Sonnets contraints - Saisons Retour à la page précédente Retour au sommaire de KaFkaïens Magazine
 

 
 
-- Bucolique --
 

A l'aube je partais dans la forêt humide
Mon chien primesautant marquait quelques arrêts
Pour dissiper l'ivresse, blessure de cabaret
Je battais les fourrés, le corps et l'esprit vides.

Dans le sol détrempé, je poucetais un guide
De mon bâton de marche aux ferrures carrées
Pour ne pas m'égarer, tandis que du paquet
Je tirais le tabac prisé d'un nez languide.

Les brumes de rosée me redonnait espoir
Mon esprit s'affûtait comme un fil de tranchoir
Qui s'aiguise en crissant au contact de la pierre.

Le vent entre les arbres sifflait un air mineur
Je suivais du regard quelque oiseau sans valeur
Entre les frondaisons inondées de lumière.

 
PmM
 
-- Tourisme --
 

Dans les recoins gluants de ma mâchoire humide
Il est de petits bouts mâchonnés sans arrêt
De victimes traquées tout près des cabarets
Dans le sombre Pigalle d'un Paris qui se vide.

A ces touristes mous, je me présente en guide
Et leur fait visiter le Louvre, la Cour Carrée
Mais j'ai déjà en bouche le goût des pieds paquets
Les saveurs capiteuses de leurs abats languides.

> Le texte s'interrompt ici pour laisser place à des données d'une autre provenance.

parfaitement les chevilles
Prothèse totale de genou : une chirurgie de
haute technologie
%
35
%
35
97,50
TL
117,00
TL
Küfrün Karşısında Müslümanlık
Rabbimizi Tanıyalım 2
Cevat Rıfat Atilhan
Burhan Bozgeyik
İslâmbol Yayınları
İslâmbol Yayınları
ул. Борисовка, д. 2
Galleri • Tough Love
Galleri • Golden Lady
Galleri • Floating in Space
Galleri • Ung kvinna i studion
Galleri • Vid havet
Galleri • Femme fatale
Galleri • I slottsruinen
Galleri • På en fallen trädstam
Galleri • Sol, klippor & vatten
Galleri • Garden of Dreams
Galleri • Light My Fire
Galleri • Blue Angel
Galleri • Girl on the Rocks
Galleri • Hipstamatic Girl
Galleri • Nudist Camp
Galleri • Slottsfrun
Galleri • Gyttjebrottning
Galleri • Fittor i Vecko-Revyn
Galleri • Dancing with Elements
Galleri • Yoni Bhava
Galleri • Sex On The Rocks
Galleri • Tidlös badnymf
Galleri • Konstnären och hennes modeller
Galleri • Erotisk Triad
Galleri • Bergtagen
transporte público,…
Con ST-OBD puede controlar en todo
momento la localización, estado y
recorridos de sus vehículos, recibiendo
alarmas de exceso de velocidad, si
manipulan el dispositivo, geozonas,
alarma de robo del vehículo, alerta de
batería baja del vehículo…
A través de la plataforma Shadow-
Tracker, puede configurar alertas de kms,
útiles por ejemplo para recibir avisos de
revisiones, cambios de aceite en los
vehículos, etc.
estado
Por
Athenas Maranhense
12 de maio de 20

Il faut que le bétail garde toujours espoir
Et ne voit que trop tard la lueur du tranchoir
Sinon toute la chair est dure comme pierre.

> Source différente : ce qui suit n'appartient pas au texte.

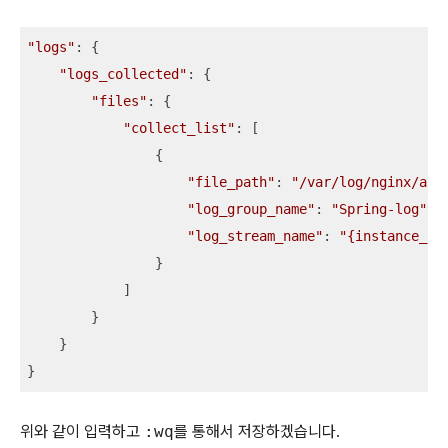
"logs"
: {

"logs_collected"
: {

"files"
: {

"collect_list"
: [

                {

"file_path"
: 
"/var/log/nginx/acc
"log_group_name"
: 
"Spring-log"
, 
"log_stream_name"
: 
"{instance_id
                }

            ]

        }

    }

}
위와 같이 입력하고
:wq
를 통해서 저장하겠습니다.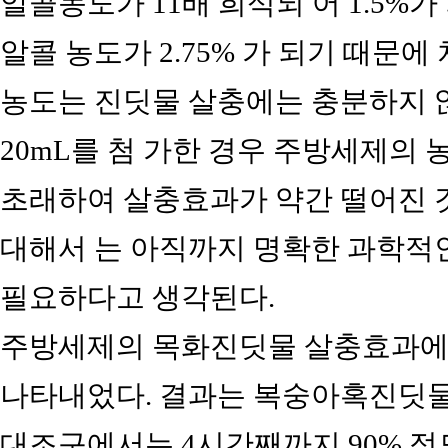
알콜농도가 11배 희석되 어 1.5%가
알콜 농도가 2.75% 가 되기 때문에
농도는 진딧물 살충에는 충분하지 
20mL를 첨 가한 경우 주방세제의
초래하여 살충효과가 약간 떨어진 
대해서 는 아직까지 명확한 과학적
필요하다고 생각된다.
주방세제의 목화진딧물 살충효과에 대
나타내었다. 결과는 복숭아혹진딧물
대조구에서는 4시간째까지 90% 정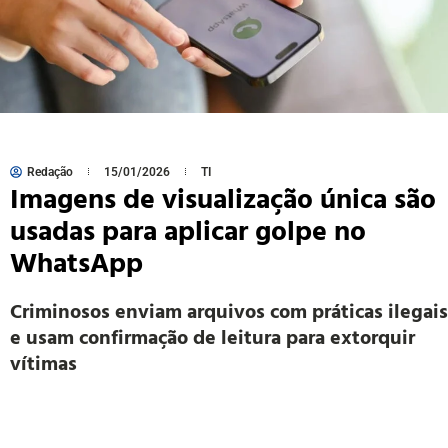
Redação
15/01/2026
TI
Imagens de visualização única são
usadas para aplicar golpe no
WhatsApp
Criminosos enviam arquivos com práticas ilegais
e usam confirmação de leitura para extorquir
vítimas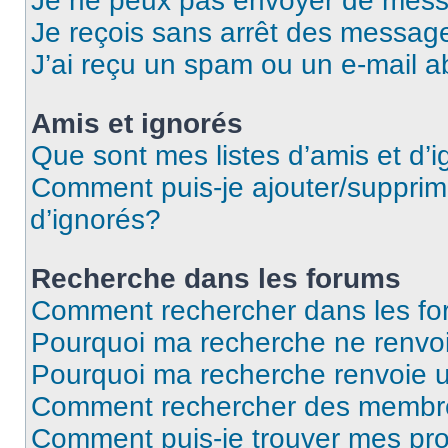
Je ne peux pas envoyer de mess
Je reçois sans arrêt des message
J’ai reçu un spam ou un e-mail a
Amis et ignorés
Que sont mes listes d’amis et d’
Comment puis-je ajouter/supprime
d’ignorés?
Recherche dans les forums
Comment rechercher dans les f
Pourquoi ma recherche ne renvoi
Pourquoi ma recherche renvoie 
Comment rechercher des membr
Comment puis-je trouver mes pro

Cuisiner le touriste n'est pas un art mineur
Il faut rendre à chacun sa plus juste valeur
Et sur l'âme et le corps faire toute la lumière.

 
EM
 
-- La Cigale --
 

Bientôt tu sortiras de ta cachette humide
Et tu pourras enfin striduler sans arrêt
Donnant à la campagne cet air de cabaret
Dont la scène bruyante est apparement vide.

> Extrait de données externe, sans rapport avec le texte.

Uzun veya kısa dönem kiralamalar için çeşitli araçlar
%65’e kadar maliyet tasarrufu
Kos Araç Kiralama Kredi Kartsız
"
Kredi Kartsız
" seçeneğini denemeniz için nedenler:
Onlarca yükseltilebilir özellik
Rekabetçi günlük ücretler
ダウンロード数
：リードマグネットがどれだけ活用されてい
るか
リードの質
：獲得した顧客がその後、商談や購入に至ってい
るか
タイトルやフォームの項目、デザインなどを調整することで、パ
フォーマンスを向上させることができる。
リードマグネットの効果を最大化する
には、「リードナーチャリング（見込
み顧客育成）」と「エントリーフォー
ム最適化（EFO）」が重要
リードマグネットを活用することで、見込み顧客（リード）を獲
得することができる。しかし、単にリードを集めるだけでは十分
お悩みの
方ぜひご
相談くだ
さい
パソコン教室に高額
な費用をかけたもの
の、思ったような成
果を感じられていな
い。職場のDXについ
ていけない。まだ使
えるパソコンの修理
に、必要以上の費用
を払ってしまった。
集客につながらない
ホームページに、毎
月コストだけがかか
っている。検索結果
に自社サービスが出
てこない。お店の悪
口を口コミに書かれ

Laisse s'épanouir cet instinct qui te guide
Et déploie au soleil tes élytres carrées
Pétrit, roule et savoure cette sève en paquet
Dont tu rêvais, ô larve, dans ton sommeil languide.

Chante ton petit air de violon plein d'espoir
En priant que t'épargne le coup de bec tranchoir
Ou du sale gamin la mort d'un jet de pierre.

Dévide ta complainte sur tous les tons mineurs
Appelle de ton cri l'élue dont la valeur
Brûlera en deux jours ton âme de lumière.